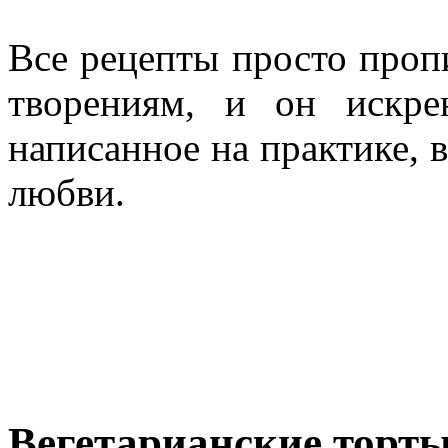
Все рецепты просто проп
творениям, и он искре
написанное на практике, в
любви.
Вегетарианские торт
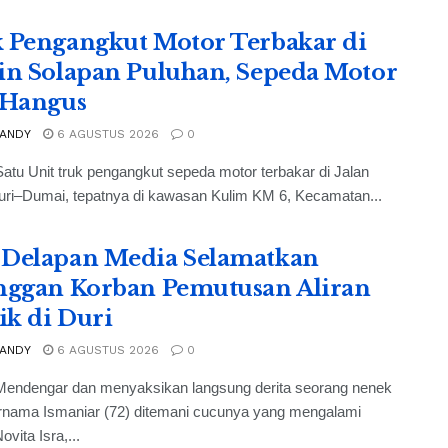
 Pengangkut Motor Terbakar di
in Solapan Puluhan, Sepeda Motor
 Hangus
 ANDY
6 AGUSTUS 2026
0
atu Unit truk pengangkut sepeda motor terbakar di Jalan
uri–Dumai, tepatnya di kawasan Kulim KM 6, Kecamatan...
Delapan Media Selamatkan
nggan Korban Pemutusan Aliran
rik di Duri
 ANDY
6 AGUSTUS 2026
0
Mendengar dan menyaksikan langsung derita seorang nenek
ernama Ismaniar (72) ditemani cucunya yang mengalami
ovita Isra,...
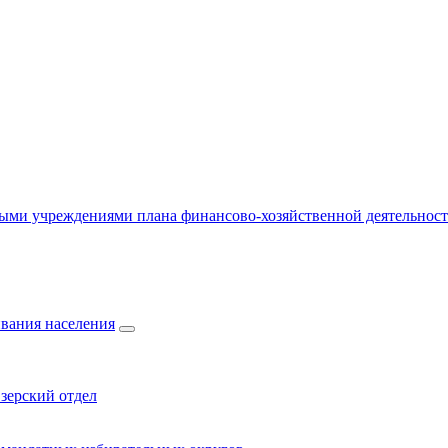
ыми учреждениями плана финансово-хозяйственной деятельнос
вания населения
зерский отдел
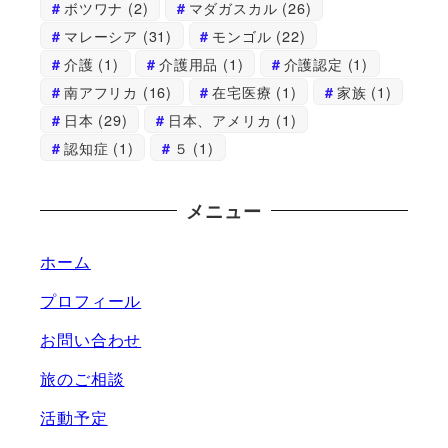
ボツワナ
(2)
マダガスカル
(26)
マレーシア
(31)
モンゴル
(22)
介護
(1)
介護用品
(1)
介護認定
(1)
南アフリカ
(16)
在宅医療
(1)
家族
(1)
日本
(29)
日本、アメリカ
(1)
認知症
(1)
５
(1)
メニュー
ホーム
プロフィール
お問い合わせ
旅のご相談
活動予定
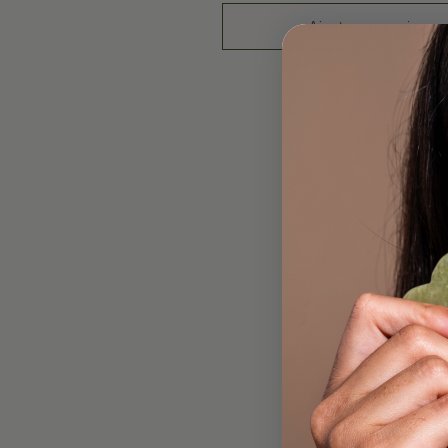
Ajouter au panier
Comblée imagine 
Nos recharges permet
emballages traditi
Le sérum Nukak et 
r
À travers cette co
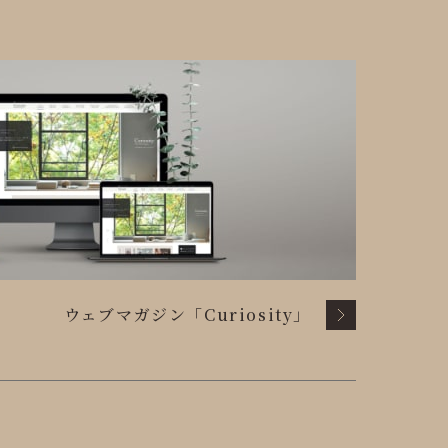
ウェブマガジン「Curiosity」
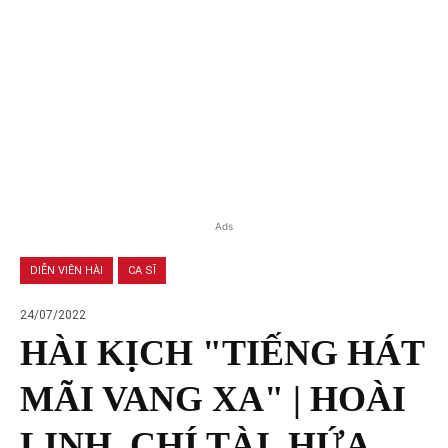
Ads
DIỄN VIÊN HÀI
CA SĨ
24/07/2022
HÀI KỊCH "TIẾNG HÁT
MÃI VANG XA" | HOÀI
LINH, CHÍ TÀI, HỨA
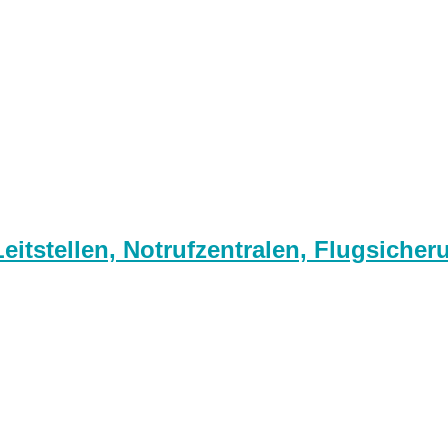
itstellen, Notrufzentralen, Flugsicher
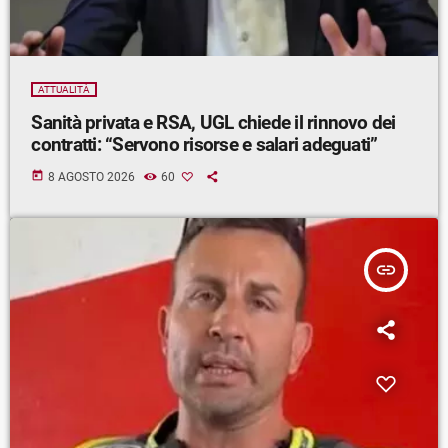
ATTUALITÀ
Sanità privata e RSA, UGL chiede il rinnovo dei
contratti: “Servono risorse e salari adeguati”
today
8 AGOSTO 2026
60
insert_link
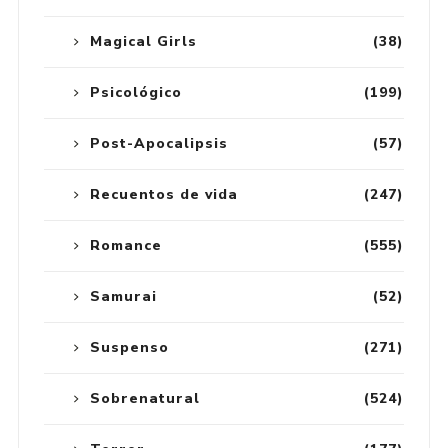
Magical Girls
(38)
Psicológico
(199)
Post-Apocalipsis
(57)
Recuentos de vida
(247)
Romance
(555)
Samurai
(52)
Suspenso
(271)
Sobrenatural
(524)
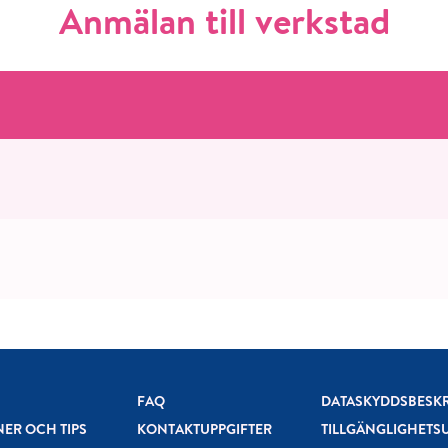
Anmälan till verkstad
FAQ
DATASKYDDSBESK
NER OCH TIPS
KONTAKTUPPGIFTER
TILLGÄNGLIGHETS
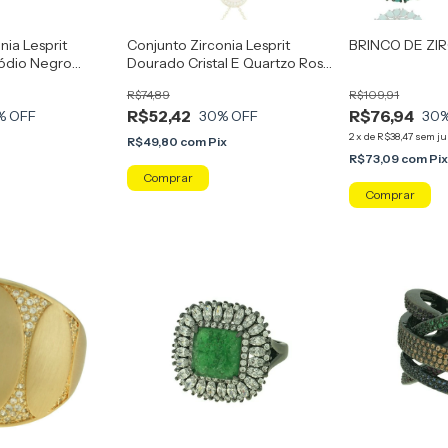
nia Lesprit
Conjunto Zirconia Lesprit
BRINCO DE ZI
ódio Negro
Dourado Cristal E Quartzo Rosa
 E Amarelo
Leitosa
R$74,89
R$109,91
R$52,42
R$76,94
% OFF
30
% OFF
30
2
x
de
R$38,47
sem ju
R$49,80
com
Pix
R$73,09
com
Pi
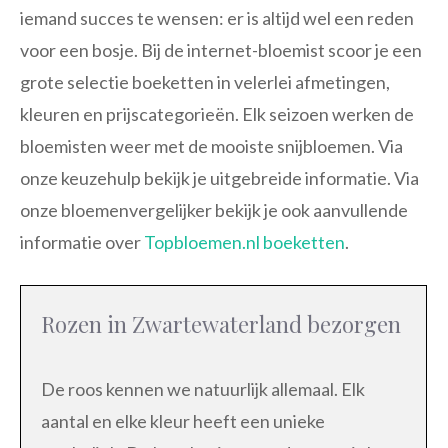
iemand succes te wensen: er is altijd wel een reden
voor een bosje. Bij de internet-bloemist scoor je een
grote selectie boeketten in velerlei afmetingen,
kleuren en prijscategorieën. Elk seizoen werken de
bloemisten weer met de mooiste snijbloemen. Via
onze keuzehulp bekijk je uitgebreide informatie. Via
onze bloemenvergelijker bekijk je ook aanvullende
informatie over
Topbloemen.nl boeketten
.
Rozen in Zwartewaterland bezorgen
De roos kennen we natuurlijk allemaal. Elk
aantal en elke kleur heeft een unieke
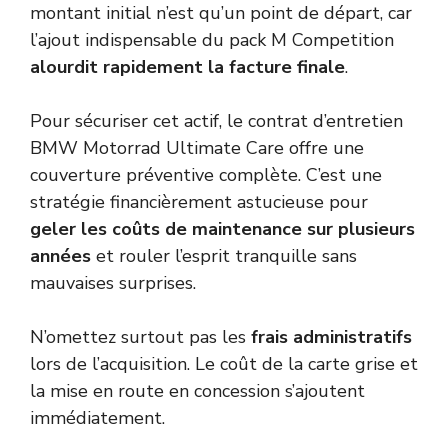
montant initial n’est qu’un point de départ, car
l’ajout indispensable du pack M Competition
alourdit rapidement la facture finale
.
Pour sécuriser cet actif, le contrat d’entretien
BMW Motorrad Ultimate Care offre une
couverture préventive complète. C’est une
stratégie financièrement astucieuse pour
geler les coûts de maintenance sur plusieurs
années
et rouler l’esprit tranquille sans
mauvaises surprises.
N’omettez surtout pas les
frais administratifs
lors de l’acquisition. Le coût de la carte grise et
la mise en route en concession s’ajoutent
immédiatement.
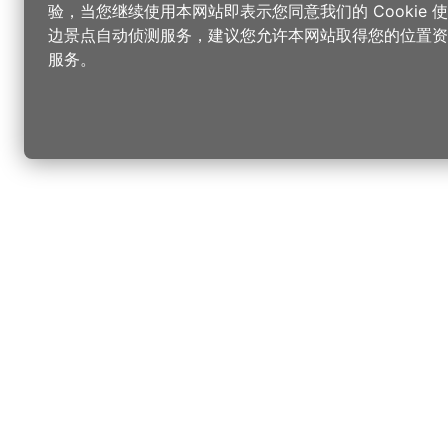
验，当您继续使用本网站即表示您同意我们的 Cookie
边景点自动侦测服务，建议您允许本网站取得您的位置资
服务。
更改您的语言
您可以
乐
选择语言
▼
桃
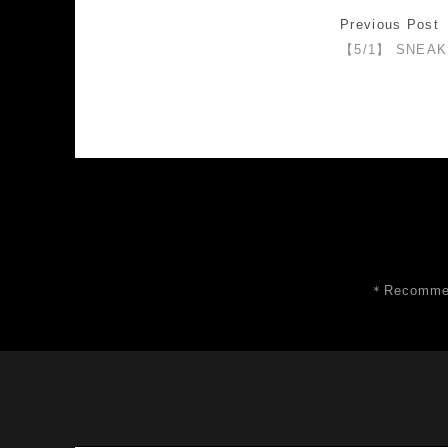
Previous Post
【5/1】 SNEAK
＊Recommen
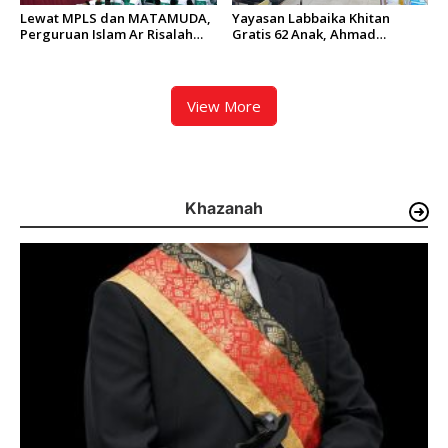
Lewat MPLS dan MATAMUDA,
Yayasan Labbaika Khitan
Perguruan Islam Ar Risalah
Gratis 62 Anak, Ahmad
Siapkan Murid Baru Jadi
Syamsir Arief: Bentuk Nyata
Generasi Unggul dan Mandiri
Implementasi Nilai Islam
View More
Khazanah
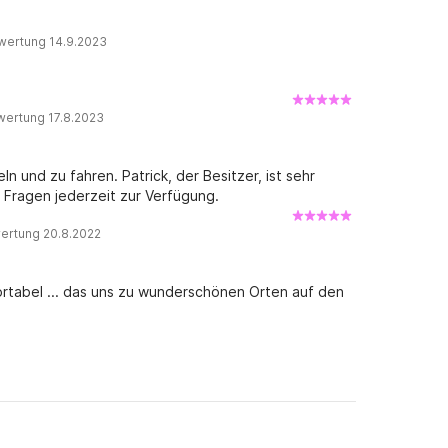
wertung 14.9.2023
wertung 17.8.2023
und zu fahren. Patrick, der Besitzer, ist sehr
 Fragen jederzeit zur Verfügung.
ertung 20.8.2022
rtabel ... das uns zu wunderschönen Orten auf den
——
PROBLEM DETAILS: Whenever a line above has the word "Lesprit" in it, copy that line.

ANSWER:
nia Lesprit
Conjunto Zirconia Lesprit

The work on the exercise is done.